━━ Provided data
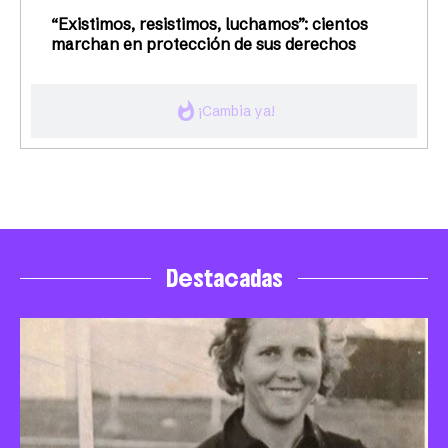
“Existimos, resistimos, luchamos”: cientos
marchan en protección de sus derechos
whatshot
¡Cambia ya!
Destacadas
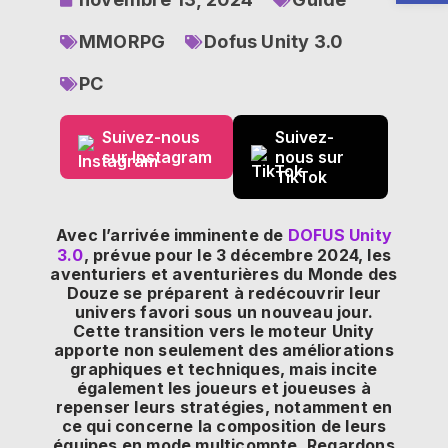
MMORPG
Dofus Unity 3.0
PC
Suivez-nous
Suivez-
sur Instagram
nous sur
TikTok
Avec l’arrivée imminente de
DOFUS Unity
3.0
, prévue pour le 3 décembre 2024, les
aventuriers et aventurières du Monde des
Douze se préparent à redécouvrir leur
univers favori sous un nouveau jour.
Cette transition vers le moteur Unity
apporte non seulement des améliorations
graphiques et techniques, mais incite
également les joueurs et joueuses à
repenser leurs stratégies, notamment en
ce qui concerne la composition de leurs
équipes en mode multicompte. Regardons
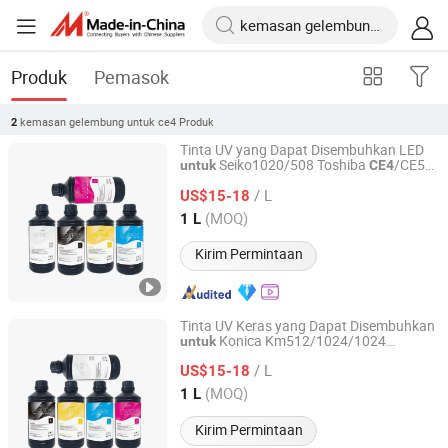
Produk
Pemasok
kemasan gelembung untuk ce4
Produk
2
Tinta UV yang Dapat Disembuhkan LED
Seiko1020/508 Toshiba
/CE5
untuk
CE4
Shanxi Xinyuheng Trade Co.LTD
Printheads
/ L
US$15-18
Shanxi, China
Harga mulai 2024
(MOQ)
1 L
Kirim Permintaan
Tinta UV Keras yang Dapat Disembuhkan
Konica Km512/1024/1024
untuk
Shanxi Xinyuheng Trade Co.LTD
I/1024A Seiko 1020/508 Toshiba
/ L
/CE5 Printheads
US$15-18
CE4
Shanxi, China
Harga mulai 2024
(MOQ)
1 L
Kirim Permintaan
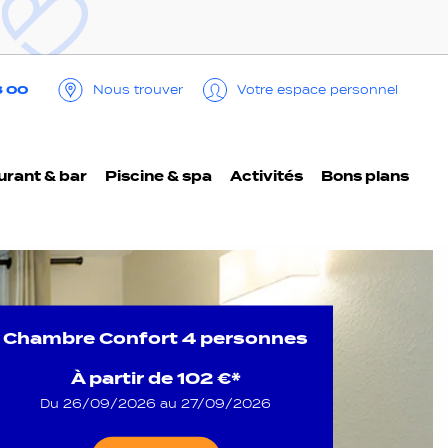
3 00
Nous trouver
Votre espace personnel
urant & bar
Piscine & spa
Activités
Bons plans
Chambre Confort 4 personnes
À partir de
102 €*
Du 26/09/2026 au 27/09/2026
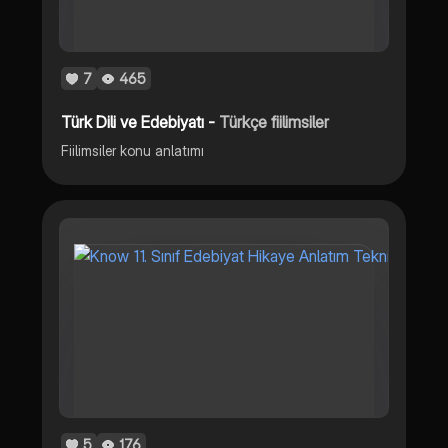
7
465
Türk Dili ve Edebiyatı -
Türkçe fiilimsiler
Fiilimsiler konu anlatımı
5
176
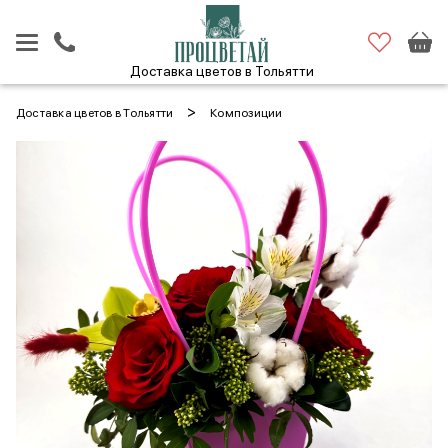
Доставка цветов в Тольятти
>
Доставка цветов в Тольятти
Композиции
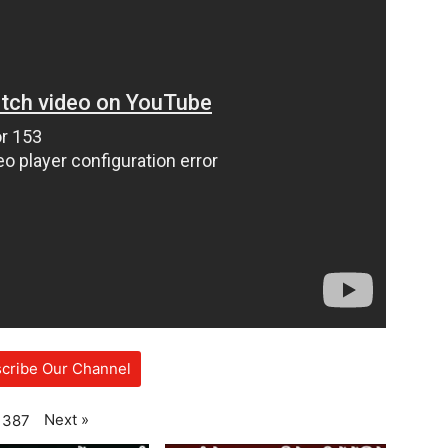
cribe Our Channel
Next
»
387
━━━━
What to work on =
Every line that includes "yang" must be copied from the material above.

Written solution =
Tinta UV yang Dapat Disembuhkan LED
Tinta UV Keras yang Dapat Disembuhkan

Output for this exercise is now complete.